In calling attention to the exhibition itself, Duchamp and other Dada and Surrealist artists revealed and spotlighted a medium that prefers to remain transparent. Both Dadaism and Surrealism pursued the exhibition and the act thereof as mediums, tweaking and upsetting prior conventions to reveal the medium that encased what were previous through to be the primary media on display: the individual works of art. In their exhibitions, Surrealists “abandoned any attempt at neutrality of presentation in favor of a subjective environment that itself embodied a statement.” [11] The Surrealist approach accentuated and consumed exhibition spaces by adhering to its two main tenets: the marvelous and disturbance. Surrealists sought to reorient the spectators’ senses by subverting their expectations. For example, at the 1938 Exposition Internationale du Surréalisme at the Galerie de Beaux-Arts in Paris, visitors were greeted by the first work before they even set foot inside the gallery. In the courtyard, Salvador Dalí installed a black cab “bedecked outside with ivy, the headlights full on, glaring with brilliant uselessness into the light of day. In the back seat a scantily clad female figure with a few pet snails crawling over her. Besides her is a sewing machine, and on the floor a mass of Pampas grass and other vegetation,” all hydrated by the constant rainfall emanating from pipes lining the ceiling. [12] Once inside, the spectators were greeted by a hallway of sixteen mannequins, each outlandishly outfitted and modified by a different artist.

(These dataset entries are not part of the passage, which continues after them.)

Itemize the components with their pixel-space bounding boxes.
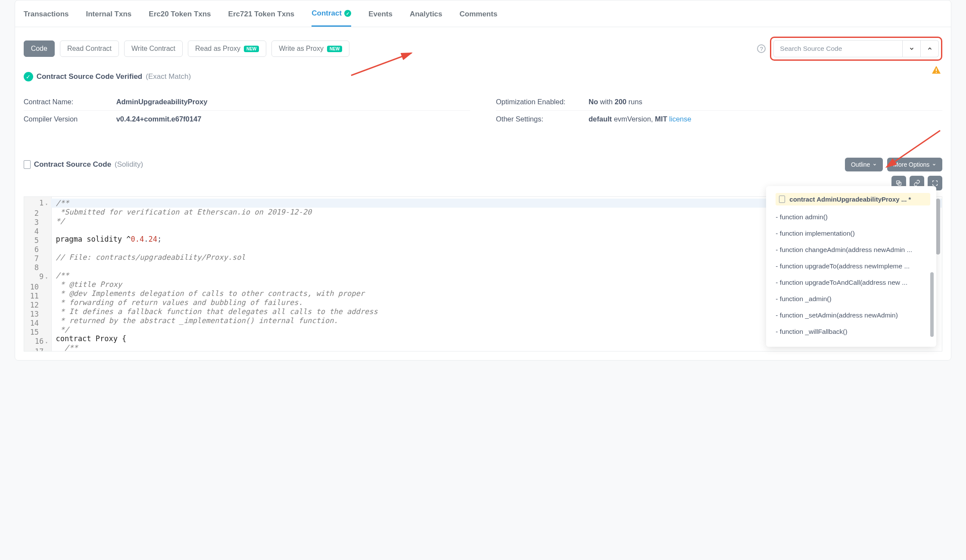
search-input[interactable] [773, 40, 903, 57]
source-actions: Outline More Options [845, 158, 942, 171]
outline-button[interactable]: Outline [845, 158, 883, 171]
document-icon [779, 196, 785, 203]
tab-erc721[interactable]: Erc721 Token Txns [228, 0, 295, 27]
settings-mid: evmVersion, [612, 115, 655, 123]
subtab-write-proxy[interactable]: Write as Proxy NEW [271, 40, 349, 57]
row-contract-name: Contract Name: AdminUpgradeabilityProxy [24, 93, 470, 111]
svg-rect-1 [936, 68, 937, 71]
content: ✓ Contract Source Code Verified (Exact M… [15, 64, 951, 171]
row-compiler: Compiler Version v0.4.24+commit.e67f0147 [24, 111, 470, 128]
verified-check-icon: ✓ [344, 10, 351, 17]
outline-item[interactable]: - function upgradeToAndCall(address new … [776, 274, 936, 291]
code-line: /** [56, 271, 69, 280]
new-badge: NEW [244, 46, 259, 52]
label-contract-name: Contract Name: [24, 98, 116, 106]
code-line: * forwarding of return values and bubbli… [56, 298, 303, 307]
code-line: * @dev Implements delegation of calls to… [56, 289, 365, 298]
subtab-code[interactable]: Code [24, 40, 55, 57]
outline-header-item[interactable]: contract AdminUpgradeabilityProxy ... * [776, 193, 930, 205]
chevron-down-icon [873, 162, 877, 167]
code-line: * @title Proxy [56, 280, 122, 289]
code-line: /** [56, 343, 78, 352]
check-circle-icon: ✓ [24, 72, 33, 81]
outline-item[interactable]: - function changeAdmin(address newAdmin … [776, 242, 936, 258]
search-highlight-box [770, 37, 942, 61]
code-line: *Submitted for verification at Etherscan… [56, 208, 312, 216]
code-body: /** *Submitted for verification at Ether… [52, 197, 382, 351]
chevron-down-icon [932, 162, 936, 167]
file-icon [24, 160, 31, 169]
code-line: * It defines a fallback function that de… [56, 307, 378, 316]
tab-analytics[interactable]: Analytics [410, 0, 442, 27]
outline-label: Outline [851, 161, 870, 168]
subtab-write-contract[interactable]: Write Contract [124, 40, 183, 57]
tab-comments[interactable]: Comments [460, 0, 498, 27]
outline-item[interactable]: - function _willFallback() [776, 324, 936, 340]
search-area: ? [757, 37, 942, 61]
outline-item[interactable]: - function _admin() [776, 291, 936, 307]
opt-mid: with [598, 98, 615, 106]
search-next-button[interactable] [903, 40, 921, 57]
outline-item[interactable]: - function implementation() [776, 225, 936, 242]
value-optimization: No with 200 runs [589, 98, 642, 106]
row-optimization: Optimization Enabled: No with 200 runs [496, 93, 942, 111]
expand-icon [932, 180, 938, 187]
source-header: Contract Source Code (Solidity) Outline … [24, 158, 943, 171]
outline-header-label: contract AdminUpgradeabilityProxy ... * [789, 196, 911, 203]
settings-default: default [589, 115, 612, 123]
subtab-read-contract[interactable]: Read Contract [60, 40, 119, 57]
details-grid: Contract Name: AdminUpgradeabilityProxy … [24, 93, 943, 128]
gutter: 1▾ 2 3 4 5 6 7 8 9▾ 10 11 12 13 14 15 16… [24, 197, 52, 351]
code-line: */ [56, 325, 69, 334]
code-tok: ; [157, 235, 162, 243]
license-link[interactable]: license [669, 115, 691, 123]
tab-contract[interactable]: Contract ✓ [312, 0, 351, 27]
source-title: Contract Source Code (Solidity) [24, 160, 143, 169]
row-settings: Other Settings: default evmVersion, MIT … [496, 111, 942, 128]
code-tok: 24 [149, 235, 157, 243]
verified-row: ✓ Contract Source Code Verified (Exact M… [24, 72, 943, 81]
code-tok: 0.4 [131, 235, 144, 243]
opt-no: No [589, 98, 598, 106]
code-line: // File: contracts/upgradeability/Proxy.… [56, 253, 246, 261]
label-optimization: Optimization Enabled: [496, 98, 589, 106]
link-icon [913, 180, 920, 187]
value-settings: default evmVersion, MIT license [589, 115, 691, 123]
label-compiler: Compiler Version [24, 115, 116, 123]
tab-events[interactable]: Events [368, 0, 393, 27]
more-options-button[interactable]: More Options [887, 158, 942, 171]
value-compiler: v0.4.24+commit.e67f0147 [116, 115, 202, 123]
svg-rect-2 [936, 72, 937, 73]
chevron-up-icon [927, 46, 933, 52]
verified-title: Contract Source Code Verified [37, 72, 143, 81]
outline-item[interactable]: - function _setAdmin(address newAdmin) [776, 307, 936, 324]
scrollbar-thumb[interactable] [936, 199, 940, 255]
main-tabs: Transactions Internal Txns Erc20 Token T… [15, 0, 951, 27]
settings-mit: MIT [655, 115, 667, 123]
code-subtabs: Code Read Contract Write Contract Read a… [24, 40, 350, 57]
code-line: contract Proxy { [56, 334, 127, 343]
search-prev-button[interactable] [921, 40, 939, 57]
outline-item[interactable]: - function upgradeTo(address newImpleme … [776, 258, 936, 274]
label-settings: Other Settings: [496, 115, 589, 123]
new-badge-2: NEW [327, 46, 342, 52]
code-tok: . [144, 235, 148, 243]
code-line: pragma solidity ^ [56, 235, 131, 243]
code-line: * returned by the abstract _implementati… [56, 316, 338, 325]
tab-erc20[interactable]: Erc20 Token Txns [149, 0, 211, 27]
code-line: */ [56, 217, 65, 225]
outline-scrollbar[interactable] [930, 272, 934, 337]
verified-suffix: (Exact Match) [146, 72, 191, 81]
outline-item[interactable]: - function admin() [776, 209, 936, 225]
tab-contract-label: Contract [312, 9, 342, 18]
tab-internal-txns[interactable]: Internal Txns [86, 0, 132, 27]
help-icon[interactable]: ? [757, 44, 766, 53]
chevron-down-icon [909, 46, 915, 52]
subtab-read-proxy[interactable]: Read as Proxy NEW [188, 40, 266, 57]
opt-runs: 200 [615, 98, 627, 106]
copy-icon [895, 180, 902, 187]
subtab-write-proxy-label: Write as Proxy [279, 45, 324, 53]
warning-icon[interactable] [931, 65, 941, 78]
source-lang: (Solidity) [115, 160, 143, 169]
tab-transactions[interactable]: Transactions [24, 0, 69, 27]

From there, visitors entered the main gallery, a cavernous, dimly lit hall filled with four beds and a variety of works in various media hung in all different manners. The most arresting of which, and the piece that consumed and transformed the entire space, was Duchamp’s 1200 Coal Sacks, a “dropped ceiling of burlap bags, hanging just above the spectator’s heads.” [13] Through such outlandish and fantastic displays and interactions with the art space, the Surrealists acknowledged and emphasized the exhibition as a medium and the effects that various modes of display and arrangement had on the reception of the art by the spectator and vice versa.

While Surrealists tended to increase a spectator’s awareness of the exhibition’s arrangement and physical space by veering towards the outlandish and the phantasmal, minimalists and conceptualists took the opposite route to ask similar questions of the medium of the exhibition. In 1958, the revolutionary artist Yves Klein mounted an exhibition at the Galerie Iris Clert in Paris entitled Le Vide (The Void). Klein removed all of the furniture from the gallery and painted the interior completely white.



By exhibiting an exhibition, Klein called attention to the often intangible structuring medium of the exhibition and its ideological effects on a physical space.

By mid-twentieth century, artists were abandoning the gallery and museum space altogether to explore the boundaries of exhibition and the power of the act of exhibiting itself. Land Art and Performance Art removed the art piece from the traditional, confining realm of the gallery space in favor of site-specific, often short-lived exhibits. Yet, artists working in such modes frequently documented their pieces or performances for posterity. In turn, these scattered remnants or renderings of the piece are what commonly allowed the work to reach its largest audience and often came to be displayed within a traditional exhibition space in place of the actual work.

The medium of the exhibition, like all media, both commands and is commanded by a host of other media: exhibition space architecture, explanatory wall labels, lighting, wall color, exhibition catalogues, and – of course – the art or artifacts themselves. As such, exhibitions form a “strategic system of representations" that mold the cultural meanings and receptions of the artworks and objects they display. [14] The exhibition’s privileged position at the center of the art world for the past couple of centuries and currently within the contemporary art scene grants it enormous weight as a medium. The exhibition is the art world’s “main agency of communication – the body and voice from which an authoritative character emerges.” [15] It is the ultimate frame: the all-enveloping medium of the art world, the conduit through with the majority of artists’ work must pass to be considered a work of art.